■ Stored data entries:
=-=-=

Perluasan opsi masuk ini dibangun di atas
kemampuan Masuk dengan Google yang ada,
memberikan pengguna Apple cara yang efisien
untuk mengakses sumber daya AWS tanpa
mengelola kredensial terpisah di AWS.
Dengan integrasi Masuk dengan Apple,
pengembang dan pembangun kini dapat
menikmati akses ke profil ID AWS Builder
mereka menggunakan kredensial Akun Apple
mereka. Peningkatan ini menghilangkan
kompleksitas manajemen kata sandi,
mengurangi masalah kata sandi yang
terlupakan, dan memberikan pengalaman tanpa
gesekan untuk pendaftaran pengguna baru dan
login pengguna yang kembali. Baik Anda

=-=-=

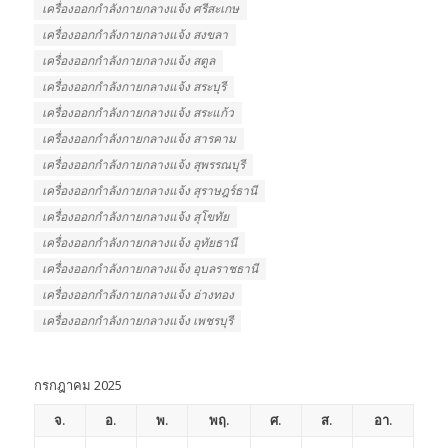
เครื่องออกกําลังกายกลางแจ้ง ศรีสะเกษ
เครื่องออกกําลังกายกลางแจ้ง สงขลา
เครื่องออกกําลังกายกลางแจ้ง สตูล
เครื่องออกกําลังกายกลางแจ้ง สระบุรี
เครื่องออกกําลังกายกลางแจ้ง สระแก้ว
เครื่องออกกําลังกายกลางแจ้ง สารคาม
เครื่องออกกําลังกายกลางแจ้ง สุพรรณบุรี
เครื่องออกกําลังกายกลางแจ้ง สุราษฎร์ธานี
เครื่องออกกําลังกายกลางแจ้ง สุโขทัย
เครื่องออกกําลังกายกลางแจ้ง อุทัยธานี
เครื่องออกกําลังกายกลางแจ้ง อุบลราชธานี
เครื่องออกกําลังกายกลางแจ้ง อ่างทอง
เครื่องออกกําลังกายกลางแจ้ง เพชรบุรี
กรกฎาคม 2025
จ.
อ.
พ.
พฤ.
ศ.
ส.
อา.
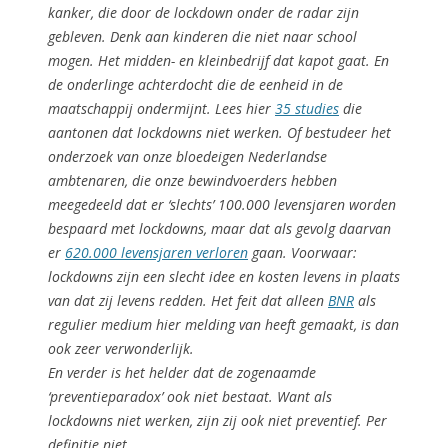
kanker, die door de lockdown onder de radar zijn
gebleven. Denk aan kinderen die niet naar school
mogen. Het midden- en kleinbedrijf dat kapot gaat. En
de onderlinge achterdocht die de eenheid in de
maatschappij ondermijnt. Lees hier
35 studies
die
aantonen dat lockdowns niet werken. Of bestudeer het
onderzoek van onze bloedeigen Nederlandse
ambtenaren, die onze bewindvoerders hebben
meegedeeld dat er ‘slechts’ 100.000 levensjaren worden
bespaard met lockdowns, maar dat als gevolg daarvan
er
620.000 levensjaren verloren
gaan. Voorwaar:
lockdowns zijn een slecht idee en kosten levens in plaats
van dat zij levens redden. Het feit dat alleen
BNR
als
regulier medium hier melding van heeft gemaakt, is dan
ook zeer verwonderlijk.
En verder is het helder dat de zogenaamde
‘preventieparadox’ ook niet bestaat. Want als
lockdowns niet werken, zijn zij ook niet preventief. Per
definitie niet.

=-=-=

■ TASK PROMPT: The output should be exactly the lines above from the line containing "mereka. Peningkatan ini menghilangkan" to the line containing "login pengguna yang kembali. Baik Anda", inclusive, with no other lines.

■ YOUR RESPONSE:
mereka. Peningkatan ini menghilangkan
kompleksitas manajemen kata sandi,
mengurangi masalah kata sandi yang
terlupakan, dan memberikan pengalaman tanpa
gesekan untuk pendaftaran pengguna baru dan
login pengguna yang kembali. Baik Anda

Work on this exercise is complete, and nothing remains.